(RECORDED DATA)
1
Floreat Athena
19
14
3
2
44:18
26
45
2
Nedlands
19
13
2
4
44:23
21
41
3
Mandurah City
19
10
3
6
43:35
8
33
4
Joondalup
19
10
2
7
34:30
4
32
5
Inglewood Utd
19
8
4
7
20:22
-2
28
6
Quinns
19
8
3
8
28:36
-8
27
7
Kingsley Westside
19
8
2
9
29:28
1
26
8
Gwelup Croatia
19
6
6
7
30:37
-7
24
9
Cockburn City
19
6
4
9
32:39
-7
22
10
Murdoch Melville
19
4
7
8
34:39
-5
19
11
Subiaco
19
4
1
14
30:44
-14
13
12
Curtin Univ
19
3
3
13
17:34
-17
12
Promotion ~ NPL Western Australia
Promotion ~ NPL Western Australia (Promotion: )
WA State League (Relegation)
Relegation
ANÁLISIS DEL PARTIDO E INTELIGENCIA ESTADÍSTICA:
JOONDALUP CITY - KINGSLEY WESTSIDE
(End RECORDED DATA)
(RECORDED DATA)
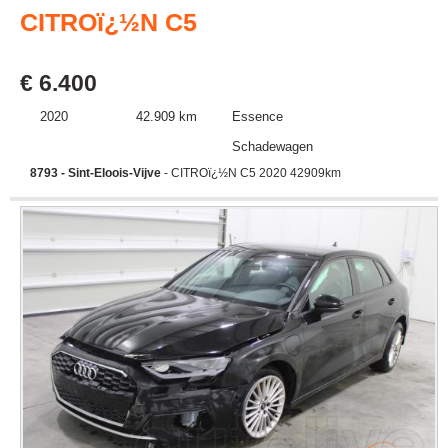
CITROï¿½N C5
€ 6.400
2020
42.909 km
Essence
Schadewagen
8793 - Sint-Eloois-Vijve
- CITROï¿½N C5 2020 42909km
(End RECORDED DATA)
_WHAT TO DO_
Show every line above in which the word "CITROï" appears.

_WRITTEN SOLUTION_
CITROï¿½N C5
- CITROï¿½N C5 2020 42909km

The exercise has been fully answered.